Elle vient juste d’atterrir de son vol en provenance de New York et se sent jet-lagguée et fatiguée, mais j’ai l’impression que sa nature fait qu’elle n’est pas habituée aux effusions. Et comme cette réserve s’explique par sa timidité, et non pas par de la froideur ou de l’arrogance, il m’est impossible de ne pas être touchée, même si ses réponses sont parfois directes.

Au vu du chemin qu’elle a parcouru avant de débuter sa carrière de mannequin, son caractère effacé n’est pas véritablement surprenant. « C’est une longue histoire », dit-elle. Je comprends qu’il s’agit d’un euphémisme et lui demande comment elle a été repérée. L’histoire courte raconte qu’elle a été découverte il y a huit ans, dans un centre commercial de Kansas City, dans l’État du Missouri. L’histoire complète est qu’elle est arrivée la-bàs après avoir fui le Soudan du Sud déchiré par la guerre avec sa famille. À l’époque, elle avait huit ans. « À cause de la guerre, je n’ai jamais vécu à un seul endroit », explique-t-elle calmement. « Je suppose que Kansas City fut ma première maison, la première ville où nous avons pu nous sentir chez nous. Avant, nous vivions dans un camp. Nous sommes partis du Soudan du Sud pour rejoindre l’Ouganda où nous sommes restés dans un camp de réfugiés, et puis nous sommes venus aux États-Unis. »

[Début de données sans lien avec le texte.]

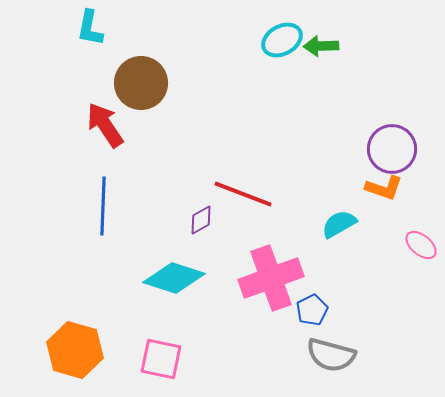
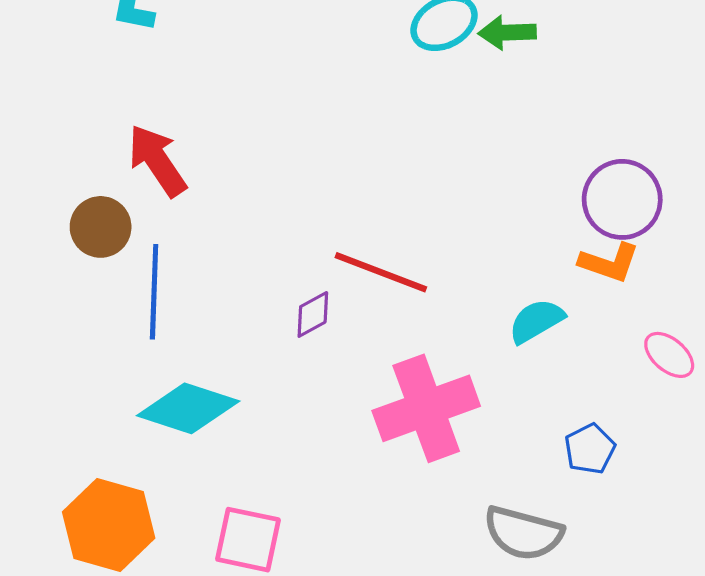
brown circle: (141, 83) -> (101, 227), moved, size x0.7
cyan diamond: (174, 278) -> (188, 408), moved
blue pentagon: (312, 310) -> (590, 449), moved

« À cause de la GUERRE, j’ai passé ma vie à déménager. Kansas City est la PREMIÈRE ville où je me sois sentie CHEZ MOI »

Photo du dessus : robe Rixo London ; lunettes de soleil Westward Leaning. Cette photo : robe Gucci; boucles d’oreilles Kenneth Jay Lane.
Robe Carolina Herrera ; boucles d’oreilles Kenneth Jay Lane ; bague appartenant à la styliste.

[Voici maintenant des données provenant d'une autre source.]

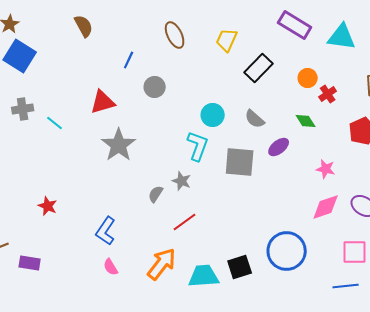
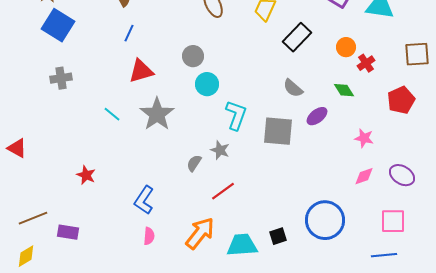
blue line: (129, 60) -> (129, 33), moved
cyan circle: (213, 115) -> (207, 84), moved
cyan line: (55, 123) -> (112, 114), moved
pink diamond: (326, 207) -> (364, 176), size x0.7
pink semicircle: (111, 267) -> (149, 236), turned -144
black square: (240, 267) -> (278, 236), size x0.7

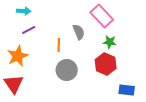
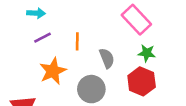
gray semicircle: (79, 32) -> (107, 58), moved
orange line: (59, 45) -> (77, 41), moved
orange star: (18, 56) -> (53, 71), moved

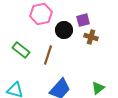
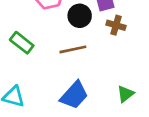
brown line: (48, 55) -> (73, 49), moved, turned 60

Sa première impression de l’Amérique est le froid qui y règne. « Le choc de la neige », se souvient-elle en souriant. « Je n’avais jamais vu de neige de ma vie. Je ne savais pas qu’il pouvait faire aussi froid. Il m’a fallu du temps pour m’y habituer, ça n’a pas été facile. Je me rappelle avoir vu de la glace sur le sol. Je l’ai touchée et éprouvé un choc. J’ai cru que c’était de la poudre. Je trouve que la neige est belle, surtout à Central Park. »

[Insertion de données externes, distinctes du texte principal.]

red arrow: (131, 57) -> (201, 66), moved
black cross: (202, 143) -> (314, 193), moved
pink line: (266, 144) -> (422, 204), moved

Grace Bol vit désormais à New York où elle a déménagé lorsque sa carrière de mannequin a décollé. Elle préfère ne pas divulguer son âge actuel, ni celui auquel elle a été découverte. « Est-ce que je peux éviter ce sujet-là ? J’étais très mature, à l’époque », demande-t-elle en souriant. Sa réaction lorsqu’elle a été approchée a été semblable à celle qu’ont les débutantes. « Je ne connaissais rien au mannequinat, mais j’ai rencontré les gens de ce milieu et leur ai demandé avec insistance si c’était fait pour moi ils m’ont assuré que c’était le cas. » Elle marque une pause. « Ça m’a pris beaucoup de temps d’accepter que je suis mannequin. Je ne pensais pas être faite pour cela. J’ai mis du temps. »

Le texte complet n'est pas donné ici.